One of the best ways to test the water, says Sarah Jane Rehnborg, PhD, lecturer in the LBJ School of Public Affairs and consultant to the RGK Center for Philanthropy and Community Service at the University of Texas, Austin, is short-term or episodic volunteering—a day here, or a few hours there. It’s a great way to explore activities and to find a good match for your skills.
If you’re interested in long-term volunteering, Rehnborg encourages you to consider three things.
- Time commitment. To make a real difference, you might need to sign on for several months. What are the ups and downs, ebbs and flows of your schedule? Volunteering isn’t a commitment to make lightly.

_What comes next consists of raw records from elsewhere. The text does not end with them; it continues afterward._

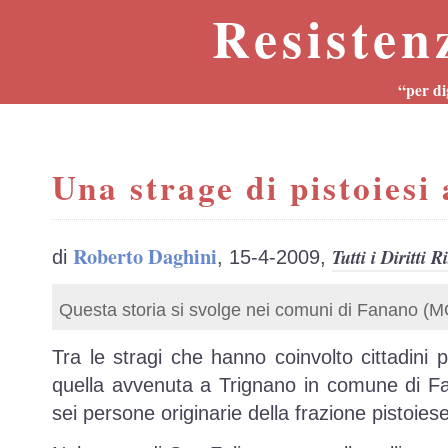
Resisten
“per di
Una strage di pistoiesi
Roberto Daghini
Tutti i Diritti R
di
, 15-4-2009,
Questa storia si svolge nei comuni di Fanano (MO
Tra le stragi che hanno coinvolto cittadini p
quella avvenuta a Trignano in comune di F
sei persone originarie della frazione pistoies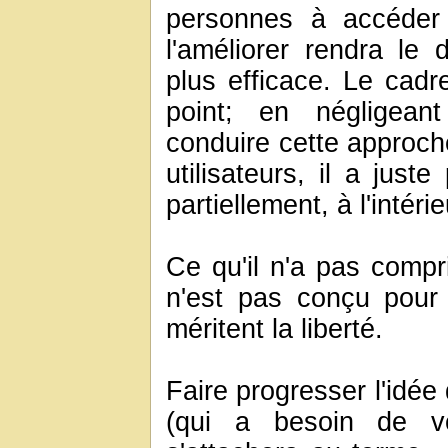
personnes à accéder
l'améliorer rendra le
plus efficace. Le cad
point; en négligean
conduire cette approche
utilisateurs, il a jus
partiellement, à l'intéri
Ce qu'il n'a pas compr
n'est pas conçu pour r
méritent la liberté.
Faire progresser l'idée 
(qui a besoin de v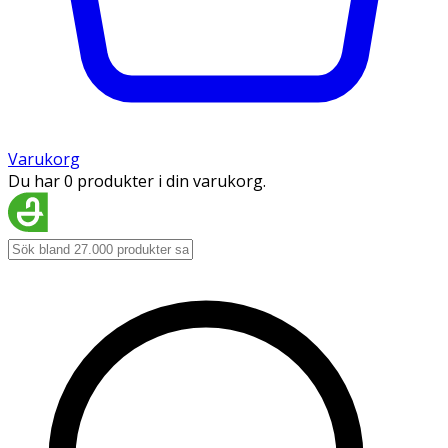
Varukorg
Du har 0 produkter i din varukorg.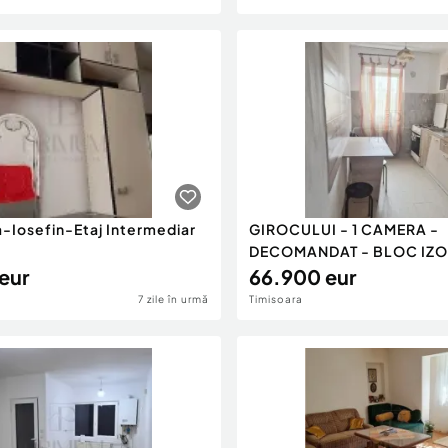
-Iosefin-Etaj Intermediar
GIROCULUI - 1 CAMERA -
DECOMANDAT - BLOC IZO
eur
LINIS
66.900 eur
7 zile în urmă
Timisoara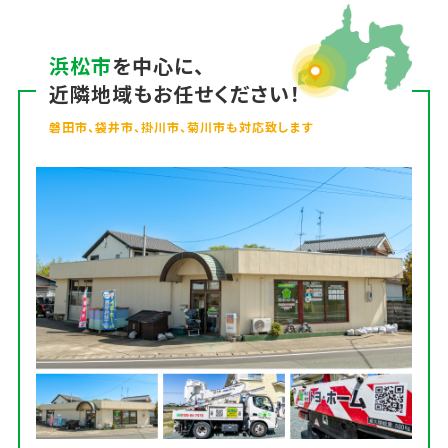
浜松市
を中心に、
近隣地域もお任せください！
磐田市、袋井市、掛川市、菊川市も対応致します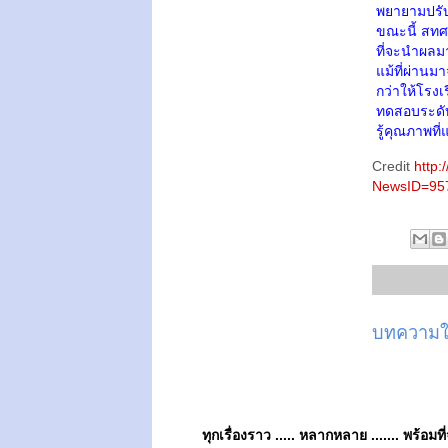
พยายามปรับ
ขณะนี้ สทศ. 
ที่จะนำผลม
แม้ที่ผ่านม
กว่าให้โรง
ทดสอบระดับช
รู้คุณภาพที
Credit
http
NewsID=95
บทความให
ทุกเรื่องราว ..... หลากหลาย ....... พร้อมที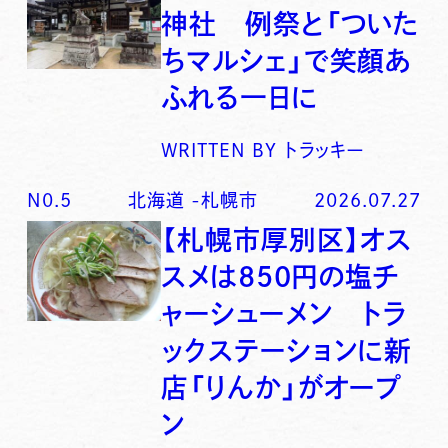
神社 例祭と「ついた
ちマルシェ」で笑顔あ
ふれる一日に
WRITTEN BY
トラッキー
N0.
5
北海道
-
札幌市
2026.07.27
【札幌市厚別区】オス
スメは850円の塩チ
ャーシューメン トラ
ックステーションに新
店「りんか」がオープ
ン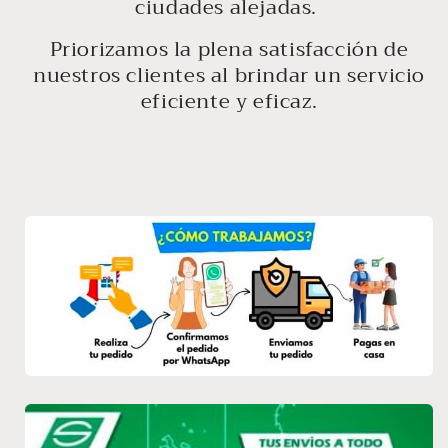
ciudades alejadas.
Priorizamos la plena satisfacción de
nuestros clientes al brindar un servicio
eficiente y eficaz.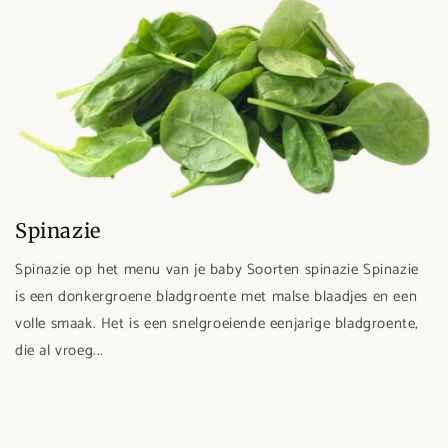
Spinazie
Spinazie op het menu van je baby Soorten spinazie Spinazie
is een donkergroene bladgroente met malse blaadjes en een
volle smaak. Het is een snelgroeiende eenjarige bladgroente,
die al vroeg...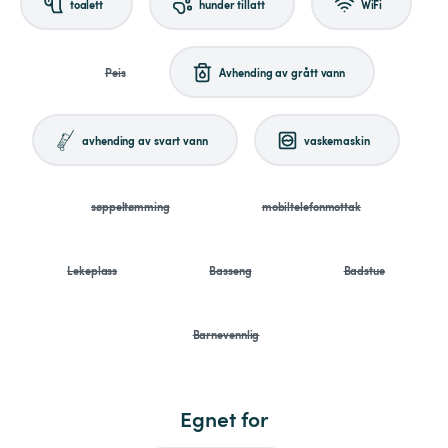
toalett
hunder tillatt
WiFi
Peis
Avhending av grått vann
avhending av svart vann
vaskemaskin
søppeltømming
mobiltelefonmottak
Lekeplass
Basseng
Badstue
Barnevennlig
Egnet for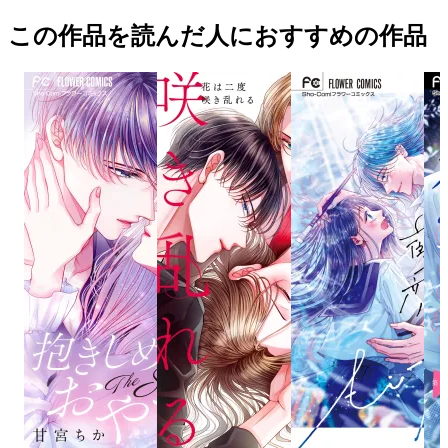
この作品を読んだ人におすすめの作品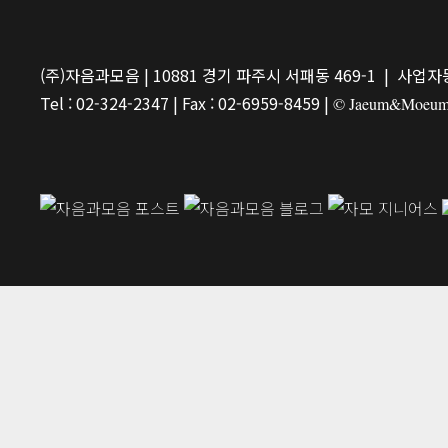
(주)자음과모음 | 10881 경기 파주시 서패동 469-1 | 사업자등
Tel : 02-324-2347 | Fax : 02-6959-8459 |
© Jaeum&Moeum Pu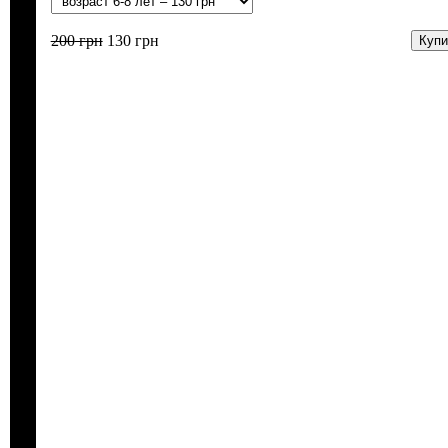
200
грн
130
грн
Купи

- Which talents to share. The reality is that there are things you may feel more comfortable doing. What are the activities you most enjoy and how do you enjoy working? For example, it’s important for people who may be uncomfortable in big groups to seek out situations in which they’re working one-on-one. If you’re outgoing, however, you might enjoy speaking to large groups of people about an important cause.
- The right fit. Is the organization welcoming? Do they have organized volunteer opportunities? Do you see other volunteers helping out there? Will you be a burden to an already busy staff? A lot of organizations say they want volunteers, but they haven’t set up a structure to engage the community. Finding the right one that welcomes and supports volunteers will help ensure a meaningful experience.